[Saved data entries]

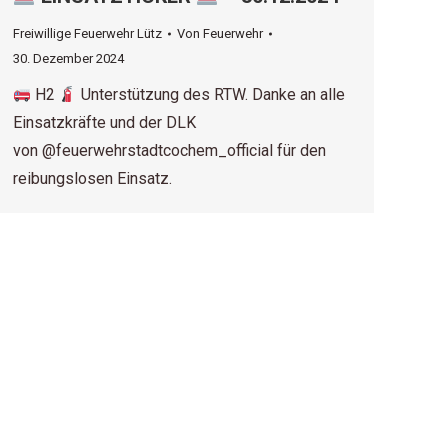
Freiwillige Feuerwehr Lütz
Von
Feuerwehr
30. Dezember 2024
H2
Unterstützung des RTW. Danke an alle
Einsatzkräfte und der DLK
von @feuerwehrstadtcochem_official für den
reibungslosen Einsatz.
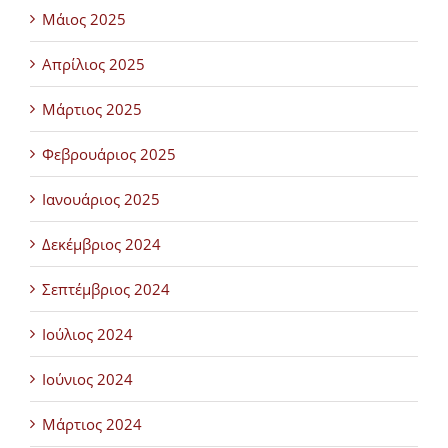
Μάιος 2025
Απρίλιος 2025
Μάρτιος 2025
Φεβρουάριος 2025
Ιανουάριος 2025
Δεκέμβριος 2024
Σεπτέμβριος 2024
Ιούλιος 2024
Ιούνιος 2024
Μάρτιος 2024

## Task instructions
Return only the lines from the start of the data through the line that contains "Ιανουάριος 2025", please, copying them exactly and omitting all pictures.

## Answer area
Freiwillige Feuerwehr Lütz
Von
Feuerwehr
30. Dezember 2024
H2
Unterstützung des RTW. Danke an alle
Einsatzkräfte und der DLK
von @feuerwehrstadtcochem_official für den
reibungslosen Einsatz.
Μάιος 2025
Απρίλιος 2025
Μάρτιος 2025
Φεβρουάριος 2025
Ιανουάριος 2025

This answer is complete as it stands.